Cette année, Amazon a dévoilé son budget de production pour la première saison de la série “Le Seigneur des Anneaux : 200 millions de dollars. Jeff Bezos est-il allé trop loin ?

Ça ne me choque pas. Aujourd’hui, produire un film comme Le Seigneur des Anneaux couterait 250 millions de dollars. Chaque Avengers, chaque Nolan, chaque James Bond coûte entre 200 et 300 millions de dollars. Pour le coup, ça démarre très fort et si elle suit le même schéma que les autres séries comme Game of Thrones, la dixième saison coûtera peut-être un milliard de dollars ! [rires] Si vous avez les moyens comme Jeff Bezos de voir très grand, il faut foncer ! Le principal c’est de faire des bons projets, s'il y a une série qui défonce, il faut mettre le prix.

 

 

Pourtant la série Succession [diffusée sur HBO et OCS en France] a cartonné pendant le confinement et n'a pas coûté très cher : ce sont principalement des huis clos et les acteurs sont inconnus…

Quand c’est bien, c’est bien. Le prix reste une donnée dont on se fiche. Dans le cas de Succession, la mise en scène est très réussie, le scénario est dément, l'histoire est centrée sur des milliardaires, il y a une grande direction d'acteurs et ces derniers sont excellents… Il y a toujours de la place pour les bons projets.

 

 

 

“Un bon producteur doit prendre des risques, quitte à dire une connerie”

 

 

 

Puisque nous parlons d'argent… La grande notoriété d'un acteur justifie-t-elle ses cachets démesurés ? 

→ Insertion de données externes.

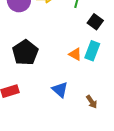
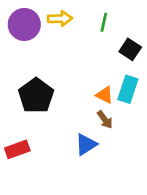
blue triangle: (60, 90) -> (86, 145), turned 48
brown arrow: (92, 102) -> (105, 120), moved

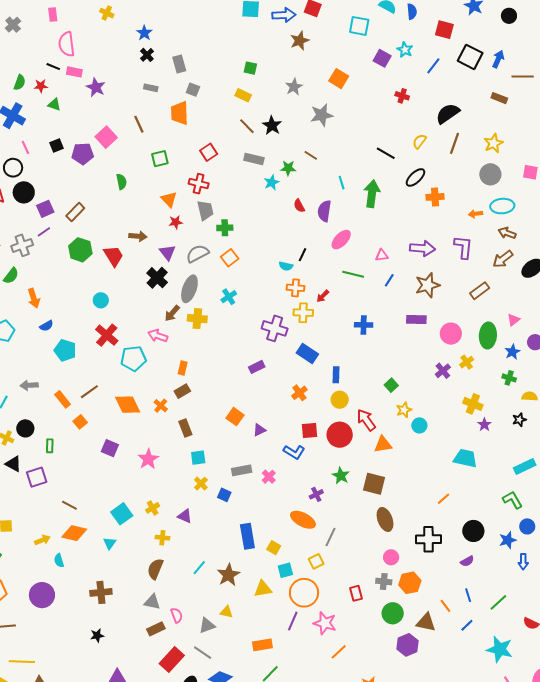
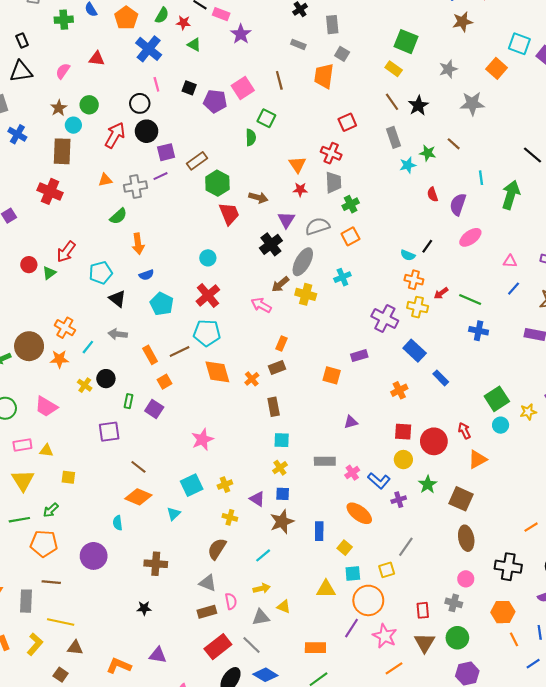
cyan square: (359, 26) -> (519, 44), moved
green square: (250, 68) -> (406, 42), size x1.6
black square: (56, 145) -> (189, 88), turned 32
green square: (160, 159) -> (266, 118), moved, turned 30
gray rectangle: (254, 159) -> (393, 137), turned 48
green cross: (225, 228) -> (351, 204), turned -35
green hexagon: (80, 250) -> (217, 183), moved
green line: (353, 274) -> (470, 300), moved
cyan pentagon: (133, 358) -> (207, 333), moved
blue rectangle: (336, 375) -> (441, 378), turned -56
green square: (391, 385) -> (497, 399), size x1.6
yellow circle: (340, 400) -> (403, 460), moved
yellow star: (404, 410) -> (528, 412), moved
orange square: (235, 417) -> (332, 375), moved, turned -30
red arrow: (366, 420) -> (464, 431), size x0.7
cyan circle: (419, 425) -> (501, 425), moved
orange triangle: (383, 444) -> (477, 459), turned -30
purple square: (110, 448) -> (154, 409), moved
blue L-shape: (294, 452) -> (379, 481), moved
pink star: (148, 459) -> (202, 440), moved
black triangle: (13, 464) -> (117, 299), moved
blue square: (224, 495) -> (283, 494), moved, turned -32
orange ellipse: (303, 520) -> (359, 513), moved
blue rectangle: (247, 536) -> (319, 531), size x0.7
yellow arrow: (42, 540) -> (262, 588), moved
brown star: (228, 575) -> (282, 522), moved
orange hexagon: (410, 583) -> (503, 612), moved
brown triangle: (426, 622) -> (424, 643), moved, turned 40

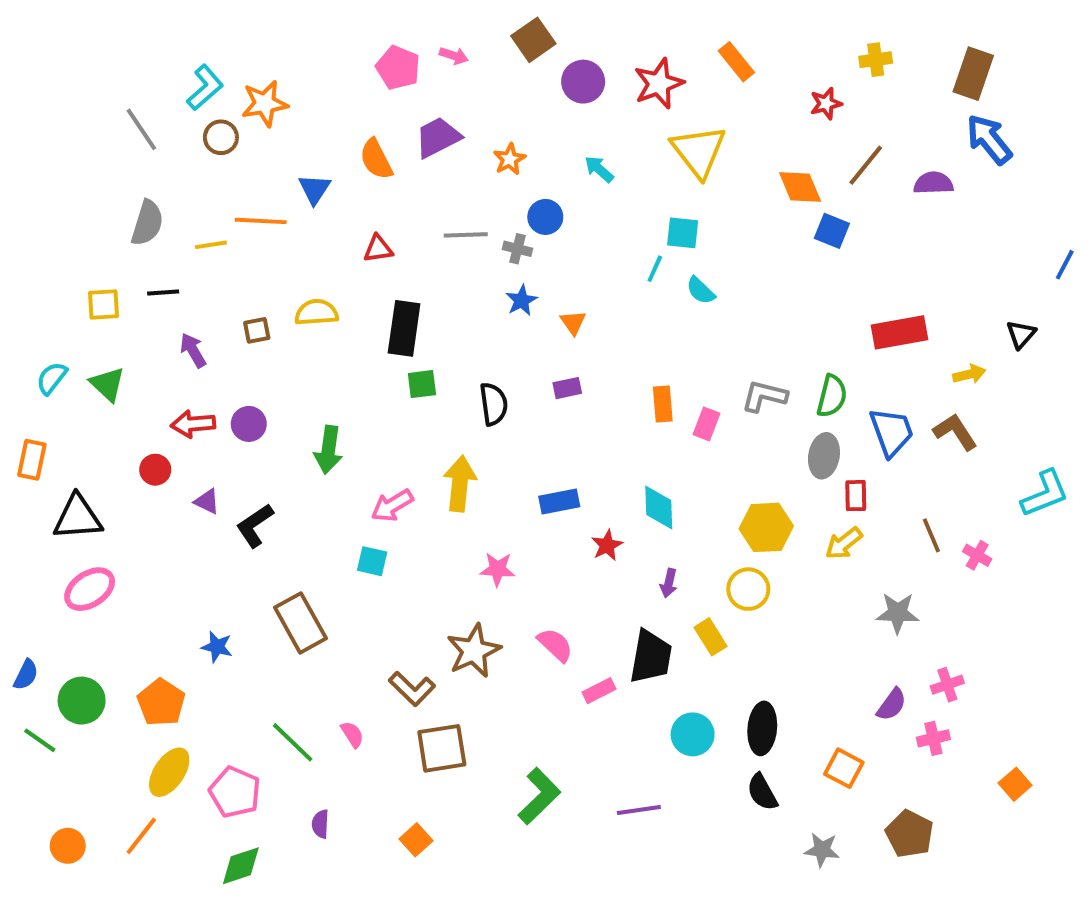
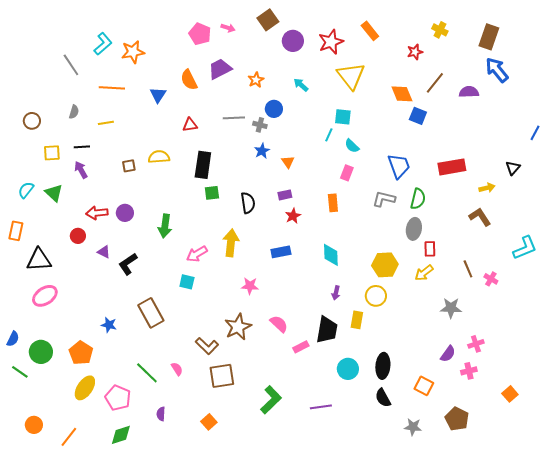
yellow cross: (876, 60) -> (440, 30), turned 35
brown circle: (221, 137) -> (32, 121), moved
orange line: (261, 221) -> (112, 88), moved
gray semicircle: (147, 223) -> (74, 112), size x0.6
purple arrow: (193, 350) -> (81, 170), moved
pink rectangle: (707, 424) -> (347, 173), moved
blue trapezoid: (892, 432) -> (399, 166), moved
red star: (607, 545) -> (293, 216), moved
yellow rectangle: (711, 637) -> (357, 320), turned 42
orange line: (141, 836) -> (69, 437), moved

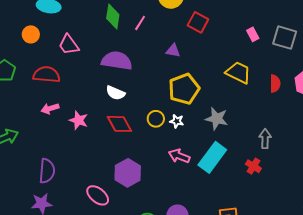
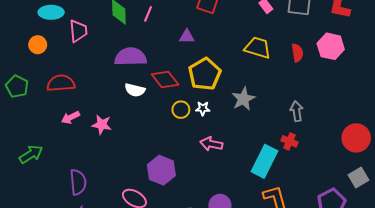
pink trapezoid: (69, 45) -> (78, 31), moved, turned -140
gray star: (217, 119) -> (243, 99), turned -30
red diamond: (119, 124) -> (165, 79), moved
cyan rectangle: (212, 157) -> (265, 161), moved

Vous savez, j’ai un coté un peu monomaniaque : ça fait 20 ans que je vais dans les mêmes restaurants et que je prends les mêmes plats, je sais qu’ils sont bons et j’ai pas envie de me planter. Et c’est peut être un peu pareil pour les gens avec qui je travaille. Je n’ai jamais regretté une seule fois de bien payer quelqu’un. Parfois, certains acteurs avec qui j’ai bossé pour de gros cachets signent avec moi pour un autre film avec moins de budget et savent alors faire des efforts. C’est surtout une question de confiance : par exemple, Adèle [Exarchopoulos] a été conciliante pour Mandibules parce que c’est un petit film mais a été bien mieux payée pour BAC Nord malgré son petit rôle, car j'avais davantage de moyens.

 

 

Comment les cachets sont-ils calculés ?

Leur montant est lié à la durée du tournage, au temps nécessaire à la préparation du film ou à la tournée promotionnelle, à leur talent, à leur notoriété… Quoiqu'il en soit, lorsque je ne suis pas à l’aise avec le prix, je refuse l’offre. Je ne me ferais jamais prendre en otage. Mais un putain d'acteur sera toujours idéal pour le rôle ! 

 

 

Vous qui avez l'habitude de produire des premiers films, comment sait-on d’emblée que le metteur en scène ne va pas se planter ?

Les grands acteurs ont toujours des choses à raconter donc je les pousse parce que leur vision du monde, leur sensibilité et leur références cinématographiques m’intéressent. Un bon producteur doit prendre des risques. Quitte à dire une connerie je ne me prive jamais d’exprimer ma sensibilité, ma vison ou mon avis. Produire un premier film, c'est aussi accompagner quelqu’un tout au long de sa carrière, c’est passionnant. Aujourd’hui, je suis aussi heureux que certains réalisateurs, au bout de leur troisième film ou plus, viennent frapper à ma porte pour faire autre chose. En me contactant, Quentin Dupieux, Vincent Macaigne ou Louis Garrel cherchent quelque chose de plus populaire, tout en gardant un désir de qualité. Et cette image me va très bien : un gars populaire qui aime la qualité.

 

 

“Mandibules” (2020) de Quentin Dupieux, avec Adèle Exarchopoulos, Grégoire Ludig, David Marsais et Roméo Elvis, en salle début 2021.

 

“BAC Nord” (2020) de Cédric Jimenez, avec Gilles Lellouche, François Civil, Karim Leklou et Adèle Exarchopoulos, en salle début 2021.